The fate of Social Security and Medicare is back in the spotlight less than two weeks before the midterms.

The White House and Democrats have made both entitlements central to their closing pitch to voters, sounding the alarm that a Republican majority in the House would look to cut programs that millions of Americans rely on in a bid to reduce spending.

While some GOP lawmakers have not shied away from talk of altering those programs, many in the party have dismissed the Democratic attacks as a ploy designed to shift attention away from persistent inflation and broader concerns about the economy.

Democrats in recent days have zeroed in on a particularly bleak scenario: that a Republican-led House would hold the debt ceiling hostage, threatening a government default and economic crisis if the Biden administration does not agree to spending cuts.

“[They would] put us in default unless we yield to their demands to cut Social Security and Medicare. They’re so determined to cut Social Security and Medicare, they’re willing to take down the economy over it,” Biden told supporters in Syracuse, N.Y., on Thursday. “There is nothing, nothing that will create more chaos or do more damage to the American economy than that happening, if it were to happen.”

Strategists and Democratic officials view tying Republicans to attacks on Medicare and Social Security as a salient message. Those programs benefit older voters who reliably cast ballots, even in midterm or off-year elections. The programs are also overwhelmingly popular with the public, making proposed cuts or changes politically risky.

A June poll from the left-leaning Data for Progress found large majorities wanted to strengthen Social Security, including 73 percent of independents and 73 percent of Republicans.

As a result, any Republican suggestion to alter Social Security or Medicare has been turned into an attack ad, and the White House has been happy to amplify the prospect of the GOP cutting back entitlement programs.

Biden vowed Tuesday to refuse any effort to cut entitlements in the next Congress during an address to the Democratic National Committee, highlighted past GOP comments on the programs during a Thursday appearance in Syracuse, and he tweeted Friday that Republicans “are so determined to cut these programs they’re willing to take down the American economy over it.”

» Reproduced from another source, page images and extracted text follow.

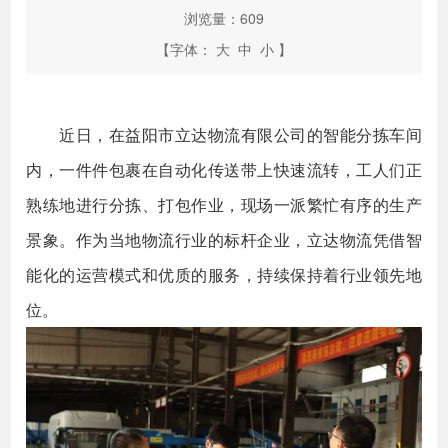
浏览量：
609
【字体：
大
中
小
】
近日，在益阳市立达物流有限公司的智能分拣车间
内，一件件包裹在自动化传送带上快速流转，工人们正
熟练地进行分拣、打包作业，现场一派繁忙有序的生产
景象。作为当地物流行业的标杆企业，立达物流凭借智
能化的运营模式和优质的服务，持续保持着行业领先地
位。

The Democratic Congressional Campaign Committee has run ads in Nebraska’s 2nd Congressional District highlighting Rep. Don Bacon’s (R-Neb.) suggestion to raise the eligibility age for Social Security; in New Hampshire’s 1st Congressional District citing GOP candidate Karoline Leavitt’s stance on privatizing Social Security; and in Michigan’s 8th Congressional District calling attention to Republican Paul Junge’s comments on the need to make changes to Social Security, including by raising the eligibility age.

Republicans have long advocated for reduced spending, and some in the party have argued entitlement programs like Social Security and Medicare have gotten too big or should be restructured or privatized to ensure they remain solvent.

Much of the focus during this election cycle has been on a proposal from Sen. Rick Scott (R-Fla.), the head of the Senate GOP campaign arm, released in February. The 11-point plan to “Rescue America” included a proposal to sunset government programs every five years, meaning lawmakers would need to vote to extend Medicare and Social Security.

Biden on Thursday also cited comments earlier this year from Sen. Ron Johnson (R-Wis.), who suggested funding for Social Security and Medicare should be approved yearly through the budgeting process.

But with majorities in the House and Senate within reach, GOP officials have treaded carefully around Scott’s proposal and avoided committing to changes to entitlement programs.

Multiple lawmakers, including those in the running to chair the House Budget and House Ways and Means committees, have spoken about the possibility of entitlement reform as a way to rein in spending.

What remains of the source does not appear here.